# Page images and extracted text:
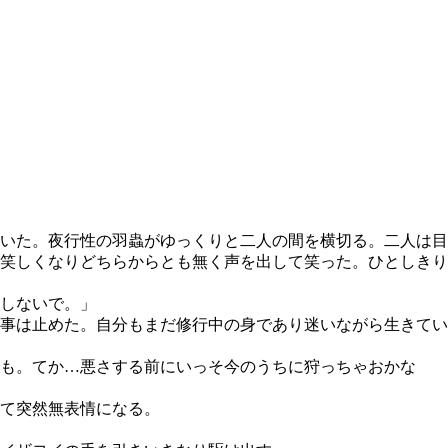
いた。夜行性の羽蟲がゆっくりと二人の間を横切る。二人は目
笑しくなりどちらからとも無く声を出して笑った。ひとしきり
しないで。」
事は止めた。自分もまだ修行中の身であり迷いながら生きてい
も。てか…悪さする前にいっそ今のうちに狩っちゃおかな
て突然無表情になる。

# What is being asked:
Print out every record above exactly as given. Do not include the pictures.

# Answer space:
いた。夜行性の羽蟲がゆっくりと二人の間を横切る。二人は目
笑しくなりどちらからとも無く声を出して笑った。ひとしきり
しないで。」
事は止めた。自分もまだ修行中の身であり迷いながら生きてい
も。てか…悪さする前にいっそ今のうちに狩っちゃおかな
て突然無表情になる。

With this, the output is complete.